Required work
Copy the following data exactly and drop the pictures.

Extracted entries
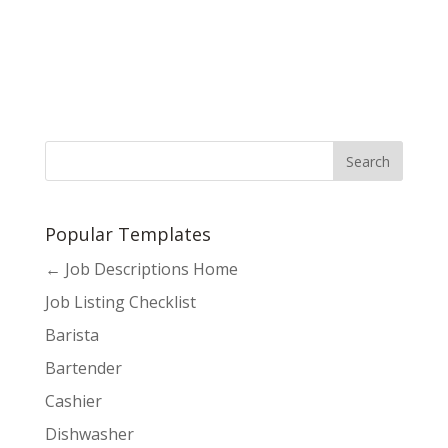
Popular Templates
← Job Descriptions Home
Job Listing Checklist
Barista
Bartender
Cashier
Dishwasher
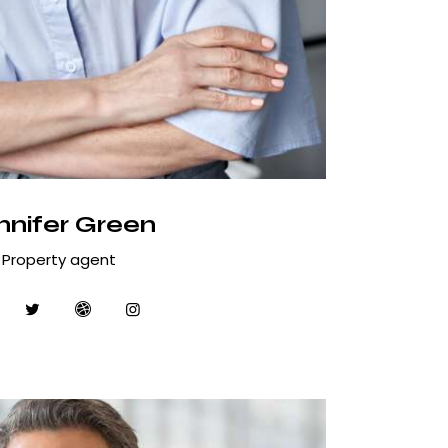
nnifer Green
Property agent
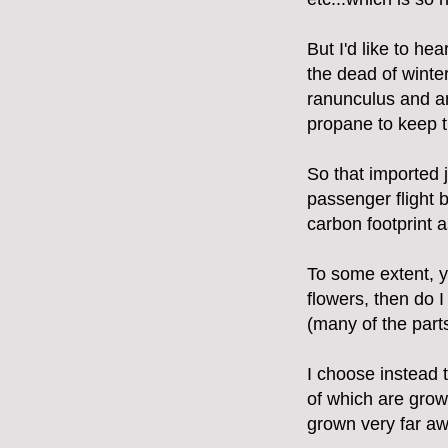
But I'd like to he
the dead of winte
ranunculus and an
propane to keep t
So that imported 
passenger flight 
carbon footprint a
To some extent, y
flowers, then do I
(many of the part
I choose instead 
of which are gro
grown very far aw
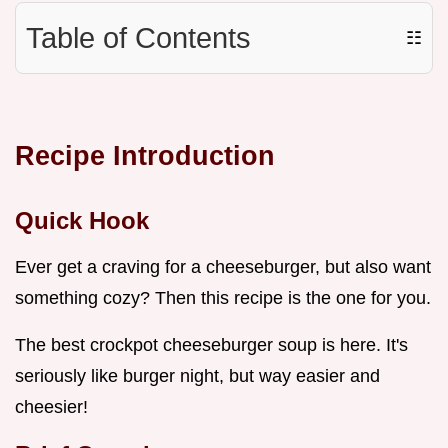
Table of Contents
☷
Recipe Introduction
Quick Hook
Ever get a craving for a cheeseburger, but also want
something cozy? Then this recipe is the one for you.
The best crockpot cheeseburger soup is here. It's
seriously like burger night, but way easier and
cheesier!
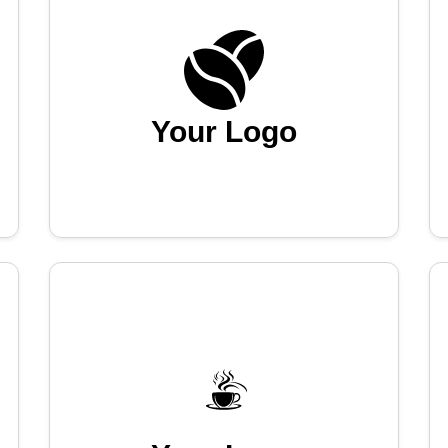
Your Logo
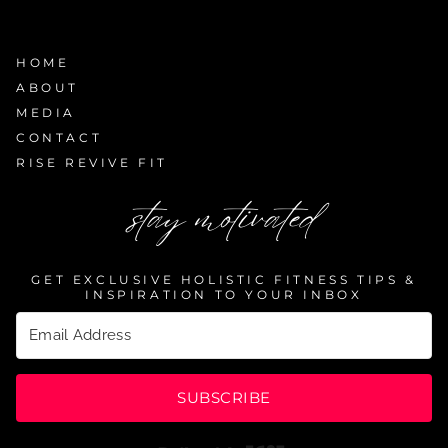
HOME
ABOUT
MEDIA
CONTACT
RISE REVIVE FIT
stay motivated
GET EXCLUSIVE HOLISTIC FITNESS TIPS &
INSPIRATION TO YOUR INBOX
SUBSCRIBE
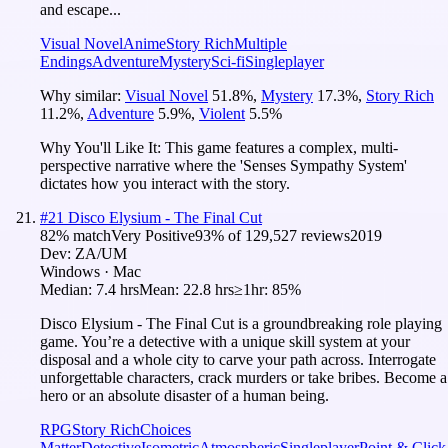
and escape...
Visual Novel
Anime
Story Rich
Multiple
Endings
Adventure
Mystery
Sci-fi
Singleplayer
Why similar:
Visual Novel
51.8
%
,
Mystery
17.3
%
,
Story Rich
11.2
%
,
Adventure
5.9
%
,
Violent
5.5
%
Why You'll Like It:
This game features a complex, multi-
perspective narrative where the 'Senses Sympathy System'
dictates how you interact with the story.
#
21
Disco Elysium - The Final Cut
82
% match
Very Positive
93
% of
129,527
reviews
2019
Dev:
ZA/UM
Windows · Mac
Median:
7.4 hrs
Mean:
22.8 hrs
≥1hr:
85%
Disco Elysium - The Final Cut is a groundbreaking role playing
game. You’re a detective with a unique skill system at your
disposal and a whole city to carve your path across. Interrogate
unforgettable characters, crack murders or take bribes. Become a
hero or an absolute disaster of a human being.
RPG
Story Rich
Choices
Matter
Detective
Isometric
Atmospheric
Singleplayer
Point & Click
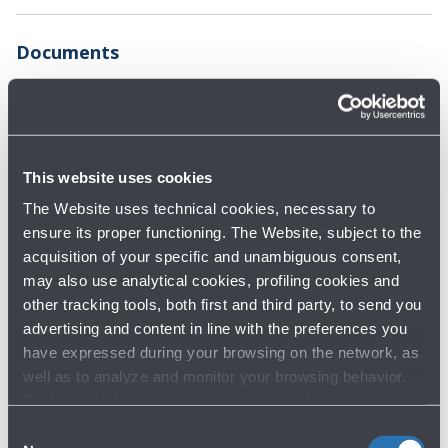
Documents
Parking map
Terms and
conditions
2.0 MB - Format PDF
183.0 KB - Format
This website uses cookies
PDF
Privacy Policy -
Motorcycle parking
The Website uses technical cookies, necessary to
Video surveillance
map
ensure its proper functioning. The Website, subject to the
acquisition of your specific and unambiguous consent,
161.0 KB - Format
451.0 KB - Format
may also use analytical cookies, profiling cookies and
PDF
PDF
other tracking tools, both first and third party, to send you
advertising and content in line with the preferences you
have expressed during your browsing on the network, as
well as to analyze and monitor your browsing behavior.
For further information about cookies and tracking tools
operating on the Website, please visit the
Cookie policy
.
Consent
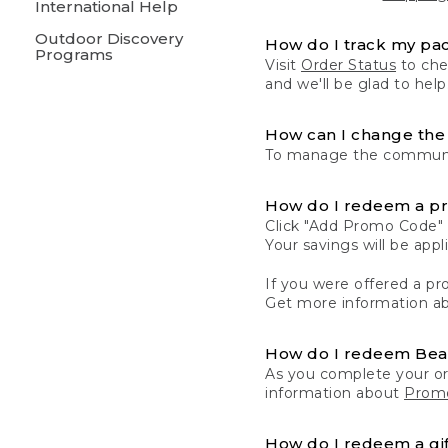
International Help
Outdoor Discovery
How do I track my pa
Programs
Visit
Order Status
to chec
and we'll be glad to help
How can I change the 
To manage the communic
How do I redeem a p
Click "Add Promo Code" 
Your savings will be ap
If you were offered a pro
Get more information a
How do I redeem Be
As you complete your or
information about
Promo
How do I redeem a gif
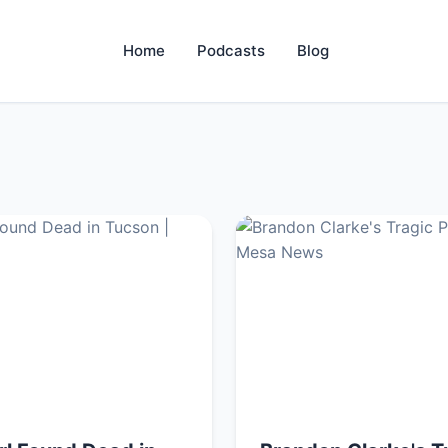
Home
Podcasts
Blog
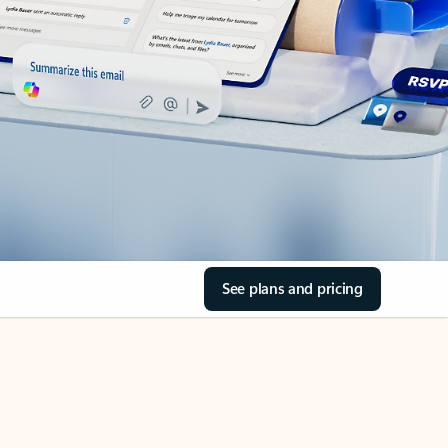
See plans and pricing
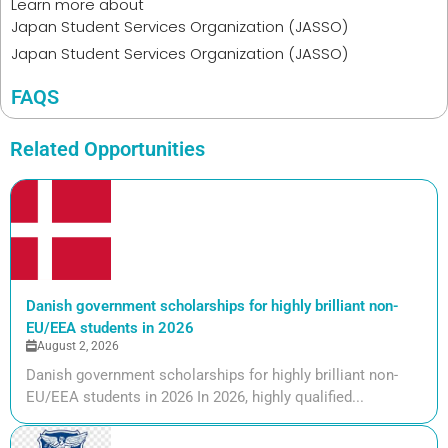
Learn more about
Japan Student Services Organization (JASSO)
Japan Student Services Organization (JASSO)
FAQS
Related Opportunities
Danish government scholarships for highly brilliant non-
EU/EEA students in 2026
August 2, 2026
Danish government scholarships for highly brilliant non-
EU/EEA students in 2026 In 2026, highly qualified...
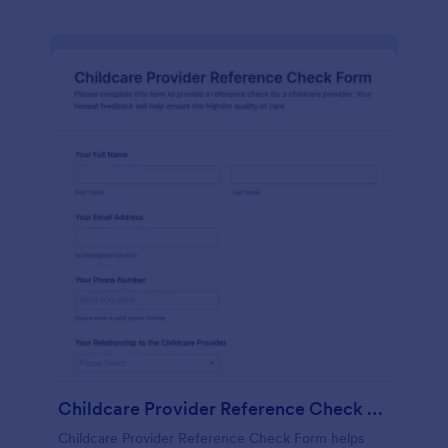
Childcare Provider Reference Check Form
Childcare Provider Reference Check Form helps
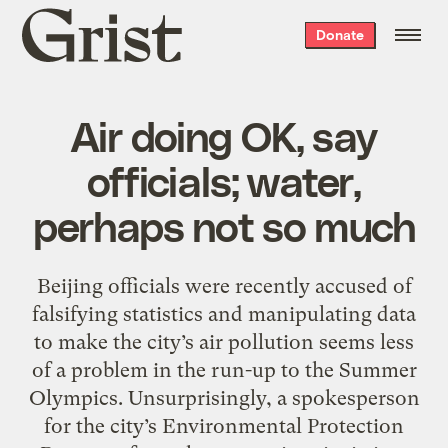
Grist
Donate
home
Air doing OK, say
officials; water,
perhaps not so much
Beijing officials were recently accused of
falsifying statistics and manipulating data
to make the city’s air pollution seems less
of a problem in the run-up to the Summer
Olympics. Unsurprisingly, a spokesperson
for the city’s Environmental Protection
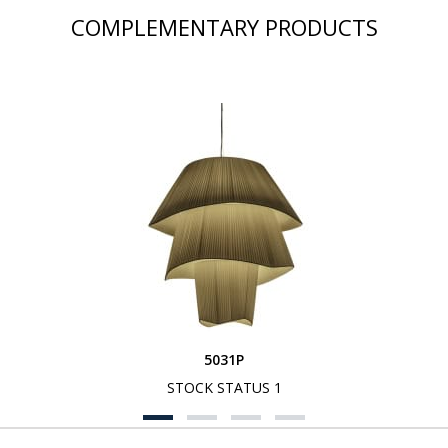
COMPLEMENTARY PRODUCTS
5031P
STOCK STATUS 1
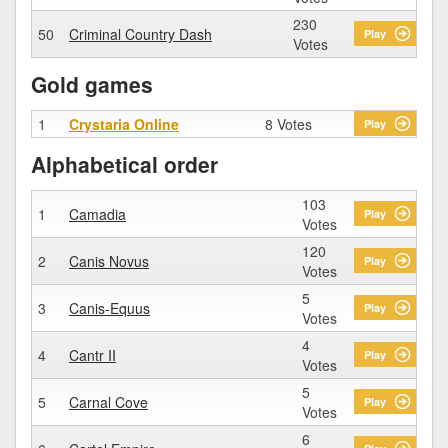
230
50
Criminal Country Dash
Play
Votes
Gold games
1
Crystaria Online
8 Votes
Play
Alphabetical order
103
1
Camadia
Play
Votes
120
2
Canis Novus
Play
Votes
5
3
Canis-Equus
Play
Votes
4
4
Cantr II
Play
Votes
5
5
Carnal Cove
Play
Votes
6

Written answer
Popular Templates
← Job Descriptions Home
Job Listing Checklist
Barista
Bartender
Cashier
Dishwasher
nnifer Green
Property agent
But I'd like to he
the dead of winte
ranunculus and an
propane to keep t
So that imported 
passenger flight 
carbon footprint a
To some extent, y
flowers, then do I
(many of the part
I choose instead 
of which are gro
grown very far aw
Table of Contents
☷
Recipe Introduction
Quick Hook
Ever get a craving for a cheeseburger, but also want
something cozy? Then this recipe is the one for you.
The best crockpot cheeseburger soup is here. It's
seriously like burger night, but way easier and
cheesier!
Your Logo
HOME
ABOUT
MEDIA
CONTACT
RISE REVIVE FIT
stay motivated
GET EXCLUSIVE HOLISTIC FITNESS TIPS &
INSPIRATION TO YOUR INBOX
SUBSCRIBE
and escape...
Visual Novel
Anime
Story Rich
Multiple
Endings
Adventure
Mystery
Sci-fi
Singleplayer
Why similar:
Visual Novel
51.8
%
,
Mystery
17.3
%
,
Story Rich
11.2
%
,
Adventure
5.9
%
,
Violent
5.5
%
Why You'll Like It:
This game features a complex, multi-
perspective narrative where the 'Senses Sympathy System'
dictates how you interact with the story.
#
21
Disco Elysium - The Final Cut
82
% match
Very Positive
93
% of
129,527
reviews
2019
Dev:
ZA/UM
Windows · Mac
Median:
7.4 hrs
Mean:
22.8 hrs
≥1hr:
85%
Disco Elysium - The Final Cut is a groundbreaking role playing
game. You’re a detective with a unique skill system at your
disposal and a whole city to carve your path across. Interrogate
unforgettable characters, crack murders or take bribes. Become a
hero or an absolute disaster of a human being.
RPG
Story Rich
Choices
Matter
Detective
Isometric
Atmospheric
Singleplayer
Point & Click
Documents
Parking map
Terms and
conditions
2.0 MB - Format PDF
183.0 KB - Format
This website uses cookies
PDF
Privacy Policy -
Motorcycle parking
The Website uses technical cookies, necessary to
Video surveillance
map
ensure its proper functioning. The Website, subject to the
acquisition of your specific and unambiguous consent,
161.0 KB - Format
451.0 KB - Format
may also use analytical cookies, profiling cookies and
PDF
PDF
other tracking tools, both first and third party, to send you
advertising and content in line with the preferences you
have expressed during your browsing on the network, as
well as to analyze and monitor your browsing behavior.
For further information about cookies and tracking tools
operating on the Website, please visit the
Cookie policy
.
Consent
International Help
Outdoor Discovery
How do I track my pa
Programs
Visit
Order Status
to chec
and we'll be glad to help
How can I change the 
To manage the communic
How do I redeem a p
Click "Add Promo Code" 
Your savings will be ap
If you were offered a pro
Get more information a
How do I redeem Be
As you complete your or
information about
Promo
How do I redeem a gif
Home
Podcasts
Blog
See plans and pricing
Learn more about
Japan Student Services Organization (JASSO)
Japan Student Services Organization (JASSO)
FAQS
Related Opportunities
Danish government scholarships for highly brilliant non-
EU/EEA students in 2026
August 2, 2026
Danish government scholarships for highly brilliant non-
EU/EEA students in 2026 In 2026, highly qualified...
Childcare Provider Reference Check Form
Childcare Provider Reference Check Form helps
Grist
Donate
home
Air doing OK, say
officials; water,
perhaps not so much
Beijing officials were recently accused of
falsifying statistics and manipulating data
to make the city’s air pollution seems less
of a problem in the run-up to the Summer
Olympics. Unsurprisingly, a spokesperson
for the city’s Environmental Protection
COMPLEMENTARY PRODUCTS
5031P
STOCK STATUS 1
230
50
Criminal Country Dash
Play
Votes
Gold games
1
Crystaria Online
8 Votes
Play
Alphabetical order
103
1
Camadia
Play
Votes
120
2
Canis Novus
Play
Votes
5
3
Canis-Equus
Play
Votes
4
4
Cantr II
Play
Votes
5
5
Carnal Cove
Play
Votes
6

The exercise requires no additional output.